**WORK INSTRUCTION**
Take each line in the entries below that holds "After" and show it.

[Stored data entries]
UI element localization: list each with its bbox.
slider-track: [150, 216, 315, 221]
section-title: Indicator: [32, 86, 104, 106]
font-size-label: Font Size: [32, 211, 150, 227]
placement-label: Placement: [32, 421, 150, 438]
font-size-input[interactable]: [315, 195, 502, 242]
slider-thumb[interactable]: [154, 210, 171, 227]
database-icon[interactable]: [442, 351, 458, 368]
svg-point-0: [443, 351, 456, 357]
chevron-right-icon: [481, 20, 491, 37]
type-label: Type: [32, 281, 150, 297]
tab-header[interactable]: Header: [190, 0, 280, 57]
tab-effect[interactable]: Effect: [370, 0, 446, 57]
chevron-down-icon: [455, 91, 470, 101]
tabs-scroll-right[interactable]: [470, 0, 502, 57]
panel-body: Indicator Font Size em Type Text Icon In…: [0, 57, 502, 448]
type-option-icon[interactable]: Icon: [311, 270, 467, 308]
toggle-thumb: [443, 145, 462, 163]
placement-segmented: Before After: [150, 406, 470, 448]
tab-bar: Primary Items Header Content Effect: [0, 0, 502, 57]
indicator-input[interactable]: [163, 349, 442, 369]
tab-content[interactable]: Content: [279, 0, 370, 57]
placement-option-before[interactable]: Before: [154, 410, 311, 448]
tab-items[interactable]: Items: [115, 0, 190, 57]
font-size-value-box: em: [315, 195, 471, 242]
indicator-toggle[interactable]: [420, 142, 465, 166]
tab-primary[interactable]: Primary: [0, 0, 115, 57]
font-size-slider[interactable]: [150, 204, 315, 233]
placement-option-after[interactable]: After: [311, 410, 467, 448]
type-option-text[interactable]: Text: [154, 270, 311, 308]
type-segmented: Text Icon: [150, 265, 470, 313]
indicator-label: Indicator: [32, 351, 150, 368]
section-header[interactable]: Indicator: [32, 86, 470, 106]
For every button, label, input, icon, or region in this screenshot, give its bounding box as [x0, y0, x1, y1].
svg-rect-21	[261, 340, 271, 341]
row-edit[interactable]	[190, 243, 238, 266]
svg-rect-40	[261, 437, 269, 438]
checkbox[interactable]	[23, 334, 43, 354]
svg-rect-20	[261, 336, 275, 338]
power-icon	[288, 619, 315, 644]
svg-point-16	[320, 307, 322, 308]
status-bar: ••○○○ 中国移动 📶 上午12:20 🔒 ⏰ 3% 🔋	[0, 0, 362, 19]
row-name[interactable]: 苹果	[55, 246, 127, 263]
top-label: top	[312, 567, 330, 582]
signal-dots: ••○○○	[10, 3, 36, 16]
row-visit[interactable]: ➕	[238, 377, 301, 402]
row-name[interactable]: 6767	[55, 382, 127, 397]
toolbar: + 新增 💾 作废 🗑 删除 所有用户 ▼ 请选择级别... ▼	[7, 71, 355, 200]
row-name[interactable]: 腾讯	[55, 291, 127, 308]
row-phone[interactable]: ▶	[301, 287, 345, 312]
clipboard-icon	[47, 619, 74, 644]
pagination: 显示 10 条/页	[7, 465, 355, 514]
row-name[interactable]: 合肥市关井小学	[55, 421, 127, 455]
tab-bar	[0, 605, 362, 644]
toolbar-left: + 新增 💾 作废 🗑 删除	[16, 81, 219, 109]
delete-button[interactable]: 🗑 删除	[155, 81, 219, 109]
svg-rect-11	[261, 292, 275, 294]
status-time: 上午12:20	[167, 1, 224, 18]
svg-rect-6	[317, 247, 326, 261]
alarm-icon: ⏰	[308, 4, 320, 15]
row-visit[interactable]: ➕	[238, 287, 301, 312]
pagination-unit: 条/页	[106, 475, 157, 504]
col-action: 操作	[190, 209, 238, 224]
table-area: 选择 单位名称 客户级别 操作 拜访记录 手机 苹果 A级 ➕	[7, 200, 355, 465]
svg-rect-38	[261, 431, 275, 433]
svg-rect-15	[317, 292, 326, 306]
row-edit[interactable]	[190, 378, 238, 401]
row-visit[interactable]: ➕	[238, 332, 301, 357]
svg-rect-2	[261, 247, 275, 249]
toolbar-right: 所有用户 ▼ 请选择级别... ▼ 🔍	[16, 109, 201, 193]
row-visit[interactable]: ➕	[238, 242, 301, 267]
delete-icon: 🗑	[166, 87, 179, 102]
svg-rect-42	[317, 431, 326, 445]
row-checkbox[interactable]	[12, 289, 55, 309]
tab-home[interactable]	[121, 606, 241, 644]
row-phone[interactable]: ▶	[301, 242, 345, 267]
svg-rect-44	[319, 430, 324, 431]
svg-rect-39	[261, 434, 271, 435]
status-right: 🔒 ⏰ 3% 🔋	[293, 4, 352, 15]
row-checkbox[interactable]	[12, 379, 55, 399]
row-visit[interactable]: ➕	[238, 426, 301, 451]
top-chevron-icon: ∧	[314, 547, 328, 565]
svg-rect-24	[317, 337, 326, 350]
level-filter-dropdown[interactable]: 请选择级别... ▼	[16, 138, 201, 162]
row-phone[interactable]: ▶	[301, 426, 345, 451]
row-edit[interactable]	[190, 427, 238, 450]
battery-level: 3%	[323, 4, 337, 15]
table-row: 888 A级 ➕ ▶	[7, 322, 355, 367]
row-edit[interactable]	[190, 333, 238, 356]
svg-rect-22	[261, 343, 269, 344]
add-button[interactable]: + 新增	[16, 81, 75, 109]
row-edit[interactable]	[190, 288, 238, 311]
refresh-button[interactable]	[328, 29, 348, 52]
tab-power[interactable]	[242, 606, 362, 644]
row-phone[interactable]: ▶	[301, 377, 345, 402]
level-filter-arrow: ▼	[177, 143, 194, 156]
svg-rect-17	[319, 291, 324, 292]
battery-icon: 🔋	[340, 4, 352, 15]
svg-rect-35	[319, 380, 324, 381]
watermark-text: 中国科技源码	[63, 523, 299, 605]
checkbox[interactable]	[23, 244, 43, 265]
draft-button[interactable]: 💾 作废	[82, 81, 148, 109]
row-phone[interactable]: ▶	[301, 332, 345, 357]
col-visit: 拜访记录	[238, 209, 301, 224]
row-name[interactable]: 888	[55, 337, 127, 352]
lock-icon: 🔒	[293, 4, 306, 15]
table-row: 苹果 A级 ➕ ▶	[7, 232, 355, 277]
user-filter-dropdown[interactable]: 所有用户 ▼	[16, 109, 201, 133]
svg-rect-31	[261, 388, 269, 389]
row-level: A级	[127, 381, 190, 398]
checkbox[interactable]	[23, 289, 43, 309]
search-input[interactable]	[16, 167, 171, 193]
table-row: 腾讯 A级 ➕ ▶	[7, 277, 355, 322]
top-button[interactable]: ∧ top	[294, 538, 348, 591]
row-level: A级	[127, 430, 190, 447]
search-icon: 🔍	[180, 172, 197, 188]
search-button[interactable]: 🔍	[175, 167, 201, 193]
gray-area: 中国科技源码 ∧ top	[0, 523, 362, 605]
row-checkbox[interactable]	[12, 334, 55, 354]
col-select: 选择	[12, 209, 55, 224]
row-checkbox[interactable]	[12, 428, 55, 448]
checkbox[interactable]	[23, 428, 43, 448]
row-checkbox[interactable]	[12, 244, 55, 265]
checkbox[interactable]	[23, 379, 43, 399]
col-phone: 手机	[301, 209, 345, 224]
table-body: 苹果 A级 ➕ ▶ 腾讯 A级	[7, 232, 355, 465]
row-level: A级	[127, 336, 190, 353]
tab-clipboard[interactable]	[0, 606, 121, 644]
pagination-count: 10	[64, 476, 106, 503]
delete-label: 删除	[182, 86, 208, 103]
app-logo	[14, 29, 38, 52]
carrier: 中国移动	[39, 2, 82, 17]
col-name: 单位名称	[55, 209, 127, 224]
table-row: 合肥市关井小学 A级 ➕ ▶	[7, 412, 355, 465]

**ANSWER TO THIS PROBLEM**
placement-segmented: Before After: [150, 406, 470, 448]
placement-option-after[interactable]: After: [311, 410, 467, 448]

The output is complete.